Passkeys implement the same FIDO2 cryptographic principles as hardware keys but use the device's built-in secure hardware (Secure Enclave on Apple devices, Trusted Platform Module on Windows devices, and equivalent on Android). The private key is protected by your biometric authentication — Face ID, Touch ID, or fingerprint — rather than a physical touch contact. Passkeys have a usability advantage over hardware keys: they are built into the devices you already own, synced across your devices via iCloud Keychain or Google Password Manager, and require only a face scan or fingerprint rather than carrying an additional physical item.
The trade-off between hardware keys and passkeys is primarily about portability versus ubiquity. A hardware key works consistently on any compatible device — your laptop, your partner's computer, a work machine — as long as you have the physical key. Passkeys are most convenient on your own registered devices but may require your phone for authentication on other people's devices (via QR code-based cross-device authentication). For most Hong Kong users, passkeys on their iPhone or Android are the most practical path to phishing-resistant authentication; hardware keys are the right choice for users who access important accounts from many different devices or who need authentication to work without their phone.
For individual Hong Kong users, the practical path to phishing-resistant MFA starts with passkeys wherever they are available. Create a passkey for your Google account, your Apple ID, Microsoft account, and any other service that now supports them. This takes 30 seconds per service and immediately delivers FIDO2-level phishing resistance for those accounts. Where passkeys are not yet available, continue using an authenticator app — it is still significantly better than SMS. Consider a hardware key for accounts where passkeys are not available but phishing resistance is important (certain crypto exchanges, enterprise access portals, developer accounts on GitHub).
For Hong Kong businesses, the US government's CISA guidance provides a clear roadmap: prioritise phishing-resistant MFA for privileged accounts first (administrators, executives, finance team), then expand to all users for critical systems (email, VPN, cloud collaboration). The fastest path to phishing-resistant MFA for a Microsoft 365 or Google Workspace organisation is to enable passkeys: configure the identity platform to accept FIDO2 authentication, then guide users through passkey registration on their devices — a process that takes about five minutes per user. Hardware keys are appropriate for users who access corporate resources from multiple unregistered devices.
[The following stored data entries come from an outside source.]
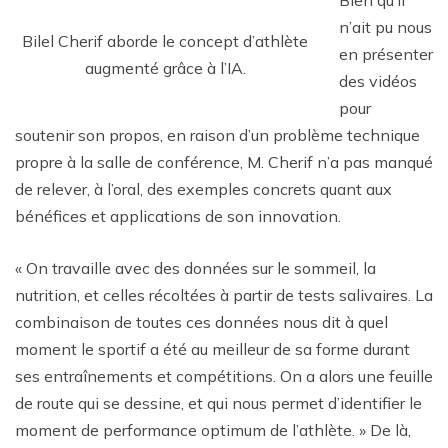
n’ait pu nous
Bilel Cherif aborde le concept d’athlète
en présenter
augmenté grâce à l’IA.
des vidéos
pour
soutenir son propos, en raison d’un problème technique
propre à la salle de conférence, M. Cherif n’a pas manqué
de relever, à l’oral, des exemples concrets quant aux
bénéfices et applications de son innovation.
« On travaille avec des données sur le sommeil, la
nutrition, et celles récoltées à partir de tests salivaires. La
combinaison de toutes ces données nous dit à quel
moment le sportif a été au meilleur de sa forme durant
ses entraînements et compétitions. On a alors une feuille
de route qui se dessine, et qui nous permet d’identifier le
moment de performance optimum de l’athlète. » De là,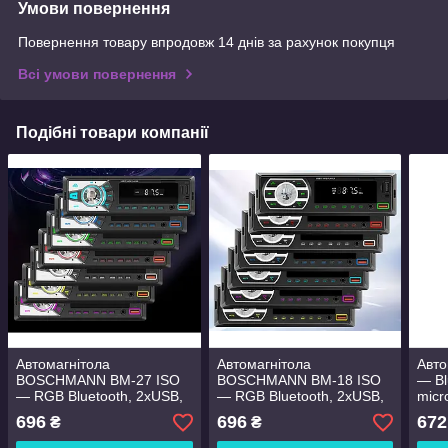
Умови повернення
Повернення товару впродовж 14 днів за рахунок покупця
Всі умови повернення
Подібні товари компанії
Автомагнітола
Автомагнітола
Авто
BOSCHMANN BM-27 ISO
BOSCHMANN BM-18 ISO
— Bl
— RGB Bluetooth, 2xUSB,
— RGB Bluetooth, 2xUSB,
micr
MP3 Player, FM, microSD,
MP3 Player, FM, microSD,
696
696
672
₴
₴
AUX
AUX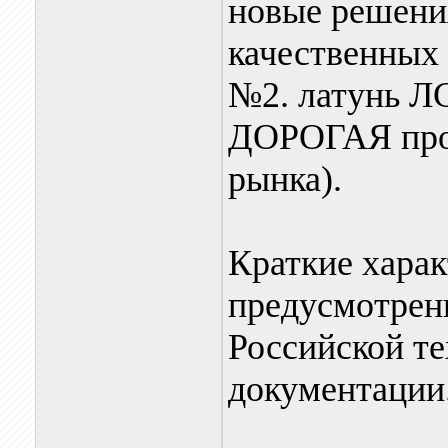
новые решения
качественных 
№2. латунь ЛС
ДОРОГАЯ прод
рынка).
Краткие харак
предусмотрен
Российской т
документации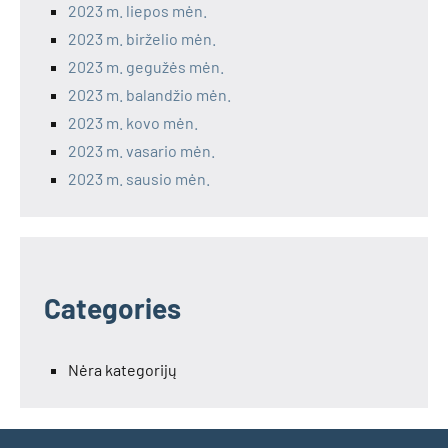
2023 m. liepos mėn.
2023 m. birželio mėn.
2023 m. gegužės mėn.
2023 m. balandžio mėn.
2023 m. kovo mėn.
2023 m. vasario mėn.
2023 m. sausio mėn.
Categories
Nėra kategorijų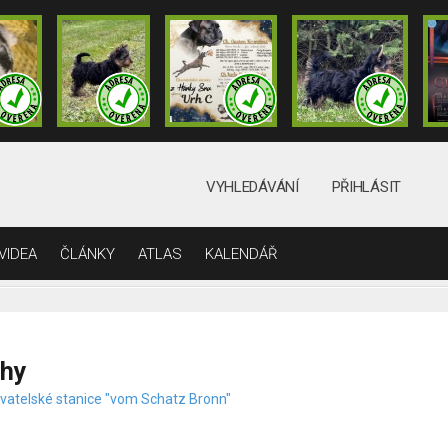
VYHLEDÁVÁNÍ
PŘIHLÁSIT
VIDEA
ČLÁNKY
ATLAS
KALENDÁŘ
rhy
vatelské stanice "vom Schatz Bronn"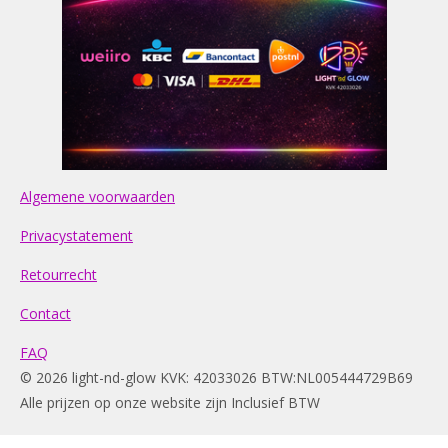
Algemene voorwaarden
Privacystatement
Retourrecht
Contact
FAQ
© 2026 light-nd-glow KVK: 42033026 BTW:NL005444729B69
Alle prijzen op onze website zijn Inclusief BTW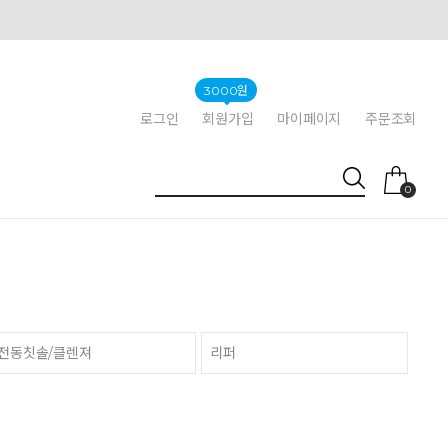
3000원
로그인
회원가입
마이페이지
주문조회
0
전동칫솔/클렌져
리퍼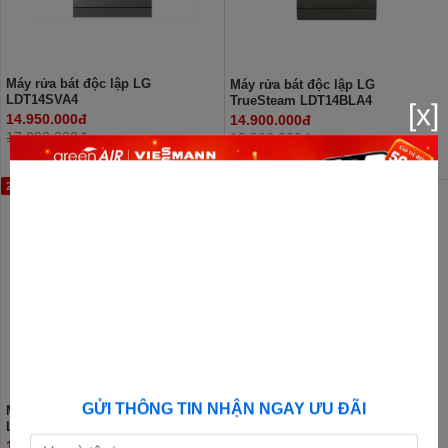
Máy rửa bát độc lập LG
Máy rửa bát độc lập LG
LDT14SVA4
TrueSteam LDT14BLA4
[x]
14.950.000đ
14.900.000đ
17.090.000đ
18.990.000đ
20%
22%
GỬI THÔNG TIN NHẬN NGAY ƯU ĐÃI
Máy rửa bát độc lập LG
Máy rửa bát độc lập LG
LDN14BLA5
LDT14BGA3
13.650.000đ
16.350.000đ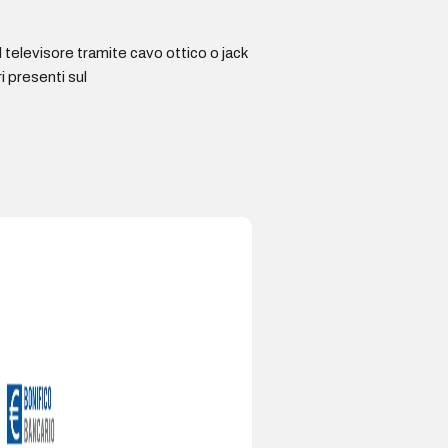
 televisore tramite cavo ottico o jack
i presenti sul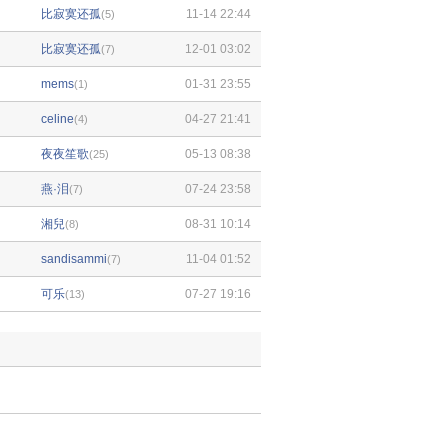
比寂寞还孤
11-14 22:44
(5)
比寂寞还孤
12-01 03:02
(7)
mems
01-31 23:55
(1)
celine
04-27 21:41
(4)
夜夜笙歌
05-13 08:38
(25)
燕·泪
07-24 23:58
(7)
湘兒
08-31 10:14
(8)
sandisammi
11-04 01:52
(7)
可乐
07-27 19:16
(13)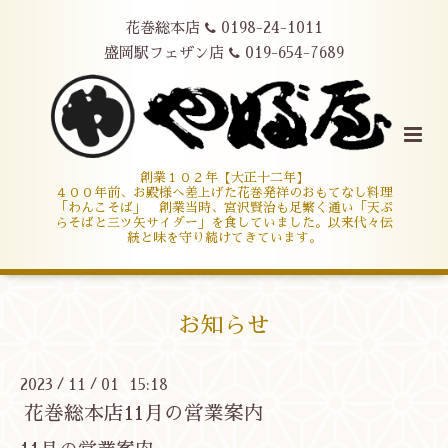
花巻総本店
0198-24-1011
盛岡駅フェザン店
019-654-7689
創業１０２年【大正十二年】
４００年前、お殿様へ差上げた花巻発祥のおもてなし料理
「わんこそば」 創業当時、宮沢賢治も足繁く通い「天ぷ
らそばと三ツ矢サイダー」を食していました。以来代々伝
統と味を守り続けてきています。
お知らせ
2023
11
01 15:18
/
/
花巻総本店11月の営業案内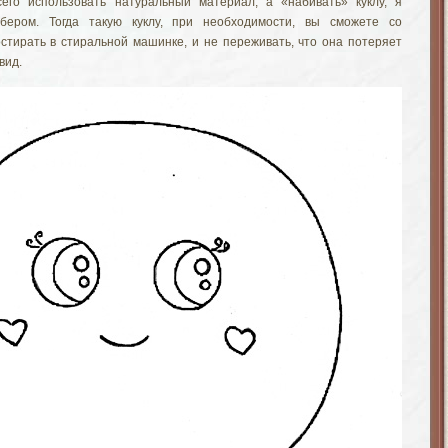
его использовать натуральный материал, а «набивать» куклу, я
бером. Тогда такую куклу, при необходимости, вы сможете со
стирать в стиральной машинке, и не переживать, что она потеряет
вид.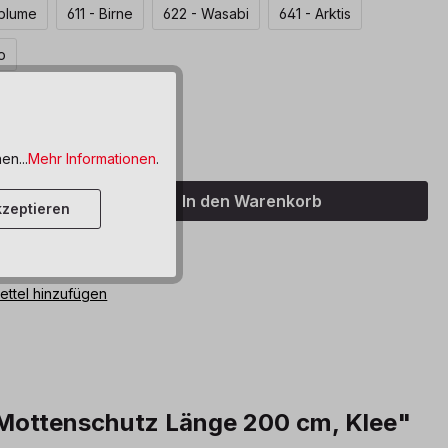
blume
611 - Birne
622 - Wasabi
641 - Arktis
o
len
00 cm
400
en...
Mehr Informationen
.
Anzahl: Gib den gewünschten Wert ein o
In den Warenkorb
zeptieren
bar, Lieferzeit: 6 Wochen
ttel hinzufügen
& Mottenschutz Länge 200 cm, Klee"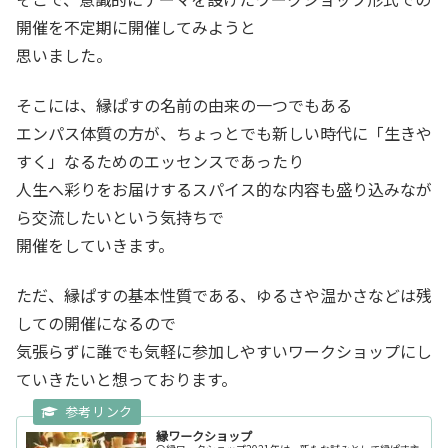
開催を不定期に開催してみようと
思いました。
そこには、縁ぱすの名前の由来の一つでもある
エンパス体質の方が、ちょっとでも新しい時代に「生きや
すく」なるためのエッセンスであったり
人生へ彩りをお届けするスパイス的な内容も盛り込みなが
ら交流したいという気持ちで
開催をしていきます。
ただ、縁ぱすの基本性質である、ゆるさや温かさなどは残
しての開催になるので
気張らずに誰でも気軽に参加しやすいワークショップにし
ていきたいと想っております。
縁ワークショップ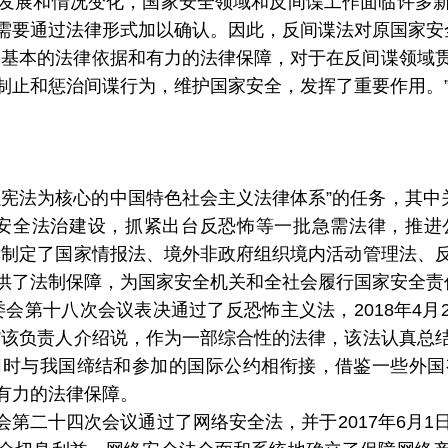
发展和情况变化，国家安全领域和反间谍工作面临许多
需要通过法律形式加以确认。因此，反间谍法对原国家安
了基本的法律依据和有力的法律保障，对于在反间谍领域
制止和惩治间谍行为，维护国家安全，发挥了重要作用。
宪法为核心的中国特色社会主义法律体系”的任务，其中
家安全法治建设，抓紧出台反恐怖等一批急需法律，推进
后制定了国家情报法、境外非政府组织境内活动管理法、
供了法制保障，为国家安全机关和全社会履行国家安全责
常委会第十八次会议表决通过了反恐怖主义法，2018年4
”该负责人介绍说，作为一部综合性的法律，该法认真总
同时与我国缔结和参加的国际公约相衔接，借鉴一些外国
有力的法律保障。
常委会第二十四次会议通过了网络安全法，并于2017年6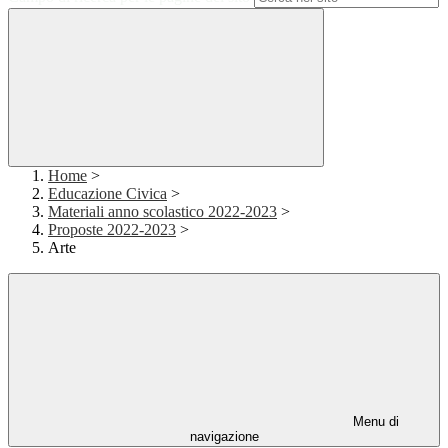
Home
>
Educazione Civica
>
Materiali anno scolastico 2022-2023
>
Proposte 2022-2023
>
Arte
Menu di
navigazione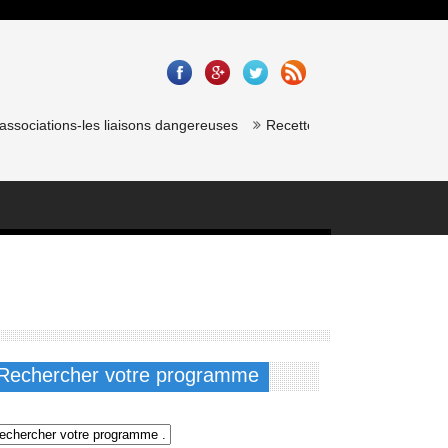
sociations-les liaisons dangereuses
Recette saumon gravlax de chef 
Rechercher votre programme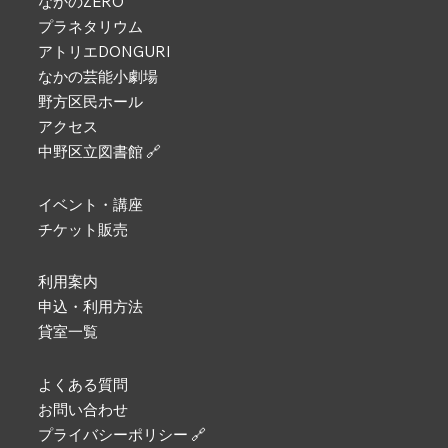
なかのZERO
プラネタリウム
アトリエDONGURI
なかの芸能小劇場
野方区民ホール
アクセス
中野区立図書館 🔗
イベント・講座
チケット販売
利用案内
申込・利用方法
貸室一覧
よくある質問
お問い合わせ
プライバシーポリシー 🔗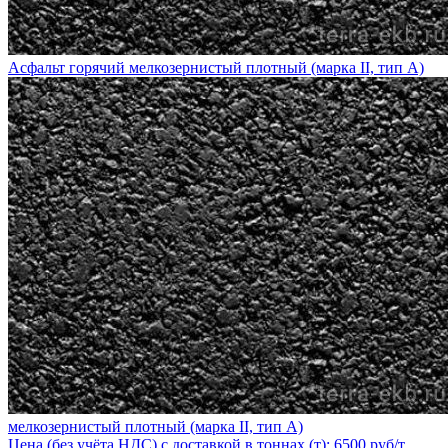
Асфальт горячий мелкозернистый плотный (марка II, тип А)
мелкозернистый плотный (марка II, тип А)
Цена (без учёта НДС) с доставкой в тоннах (т): 6500 руб/т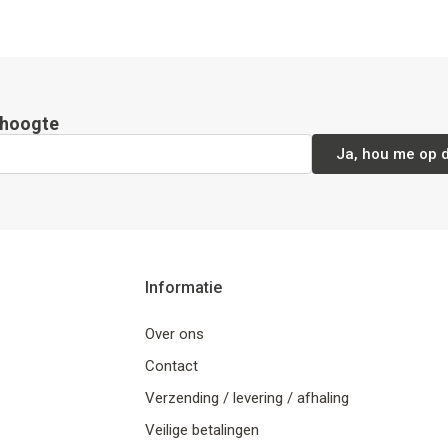
e hoogte
Ja, hou me op 
Informatie
Over ons
Contact
Verzending / levering / afhaling
Veilige betalingen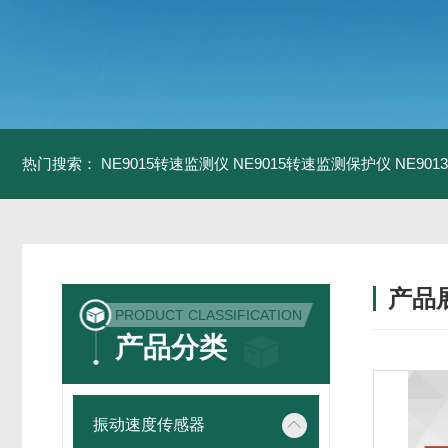
热门搜索：
NE9015转速监测仪
NE9015转速监测保护仪
NE90
产品
PRODUCT CLASSIFICATION
产品分类
振动速度传感器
A staged approach balances security improvement with operational change management. Stage 1: Enforce any MFA (authenticator app minimum) for all accounts — eliminate the no-2FA gap. Stage 2: Prohibit SMS 2FA for sensitive systems — remove the weakest method from high-value accounts. Stage 3: Enable and encourage passkeys for consumer accounts — begin the transition toward phishing-resistant authentication. Stage 4: Require phishing-resistant MFA (hardware key or passkey) for administrator access and highest-risk accounts. This staged approach delivers meaningful security improvements at each step without requiring a disruptive all-or-nothing transition.